## WHAT IS BEING ASKED
Give back all of the data exactly as it stands, with the pictures removed.

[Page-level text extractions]
────

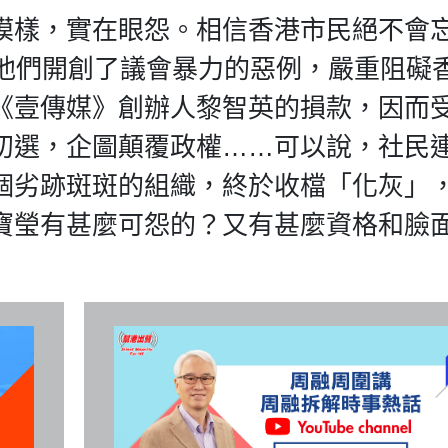
模樣，實在眼怨。相信香港市民絕不會
。他們開創了議會暴力的惡例，嚴重阻礙
《壹傳媒》創辦人黎智英的損款，因而
初選，企圖顛覆政權……可以說，社民
個劣跡斑斑的組織，終於收檔「化灰」
寶瑩有甚麼可怨的？又有甚麼資格和臉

────

## WORKED SOLUTION
模樣，實在眼怨。相信香港市民絕不會
。他們開創了議會暴力的惡例，嚴重阻礙
《壹傳媒》創辦人黎智英的損款，因而
初選，企圖顛覆政權……可以說，社民
個劣跡斑斑的組織，終於收檔「化灰」
寶瑩有甚麼可怨的？又有甚麼資格和臉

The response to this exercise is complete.